***** Exercise data
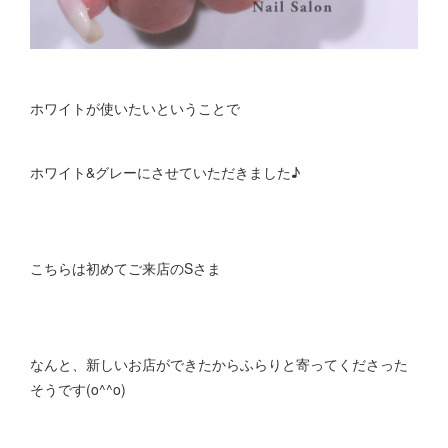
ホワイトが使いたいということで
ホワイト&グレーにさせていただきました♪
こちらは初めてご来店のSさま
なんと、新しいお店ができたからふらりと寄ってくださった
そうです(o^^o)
**********
***** Exercise data
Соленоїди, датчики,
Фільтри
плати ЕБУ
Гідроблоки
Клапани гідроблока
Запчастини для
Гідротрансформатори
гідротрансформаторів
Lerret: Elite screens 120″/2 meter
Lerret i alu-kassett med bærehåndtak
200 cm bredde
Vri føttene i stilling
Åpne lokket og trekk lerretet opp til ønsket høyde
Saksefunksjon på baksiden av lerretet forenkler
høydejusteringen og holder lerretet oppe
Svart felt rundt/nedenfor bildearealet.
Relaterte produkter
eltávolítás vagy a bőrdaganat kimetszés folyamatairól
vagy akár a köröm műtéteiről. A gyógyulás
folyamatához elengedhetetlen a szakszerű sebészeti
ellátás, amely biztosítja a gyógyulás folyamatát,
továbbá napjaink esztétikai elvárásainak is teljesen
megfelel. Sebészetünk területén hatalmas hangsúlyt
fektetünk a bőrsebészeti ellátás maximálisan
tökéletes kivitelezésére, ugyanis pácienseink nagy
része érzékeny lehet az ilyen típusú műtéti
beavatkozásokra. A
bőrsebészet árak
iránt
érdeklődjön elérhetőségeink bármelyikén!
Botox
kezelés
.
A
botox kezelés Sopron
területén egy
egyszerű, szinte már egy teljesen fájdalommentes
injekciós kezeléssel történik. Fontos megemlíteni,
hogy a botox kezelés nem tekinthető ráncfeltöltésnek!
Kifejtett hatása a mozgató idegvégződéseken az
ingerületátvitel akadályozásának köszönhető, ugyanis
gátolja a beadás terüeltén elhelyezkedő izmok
**********
***** Exercise data
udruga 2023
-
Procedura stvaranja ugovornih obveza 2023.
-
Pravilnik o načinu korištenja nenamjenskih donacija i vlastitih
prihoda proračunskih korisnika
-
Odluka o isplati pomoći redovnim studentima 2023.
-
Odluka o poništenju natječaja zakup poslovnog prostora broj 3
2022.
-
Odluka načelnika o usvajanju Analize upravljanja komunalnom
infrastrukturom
**********
# Instructions to follow
What do the lines above say from the one containing "Procedura stvaranja ugovornih obveza 2023." down to the one containing "Odluka načelnika o"? Return them exactly, both end lines included, and only them.

# Written solution
Procedura stvaranja ugovornih obveza 2023.
-
Pravilnik o načinu korištenja nenamjenskih donacija i vlastitih
prihoda proračunskih korisnika
-
Odluka o isplati pomoći redovnim studentima 2023.
-
Odluka o poništenju natječaja zakup poslovnog prostora broj 3
2022.
-
Odluka načelnika o usvajanju Analize upravljanja komunalnom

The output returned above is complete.